EXERCISE INSTRUCTIONS: Find the string "Estimates" in the records. Copy every line it appears in.

DATA TO PROCESS Block Start

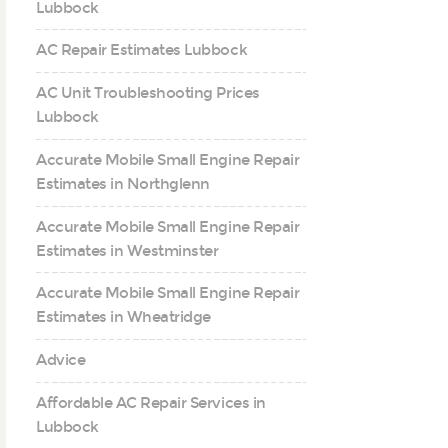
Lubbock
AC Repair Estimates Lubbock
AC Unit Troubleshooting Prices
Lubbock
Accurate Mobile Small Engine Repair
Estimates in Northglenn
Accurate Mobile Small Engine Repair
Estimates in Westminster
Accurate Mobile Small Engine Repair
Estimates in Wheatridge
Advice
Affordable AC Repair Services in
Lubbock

DATA TO PROCESS Block End
DATA TO PROCESS Block Start

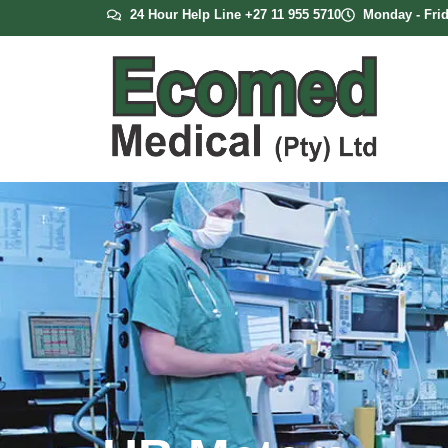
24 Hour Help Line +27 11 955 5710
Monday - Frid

DATA TO PROCESS Block End
DATA TO PROCESS Block Start

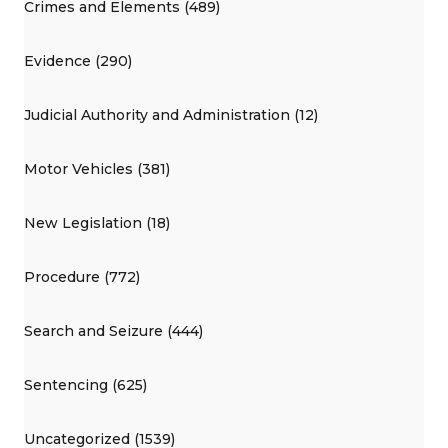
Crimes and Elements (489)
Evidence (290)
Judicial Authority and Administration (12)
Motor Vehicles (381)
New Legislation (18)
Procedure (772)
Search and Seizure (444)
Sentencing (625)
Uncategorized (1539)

DATA TO PROCESS Block End

EXERCISE ANSWER:
AC Repair Estimates Lubbock
Estimates in Northglenn
Estimates in Westminster
Estimates in Wheatridge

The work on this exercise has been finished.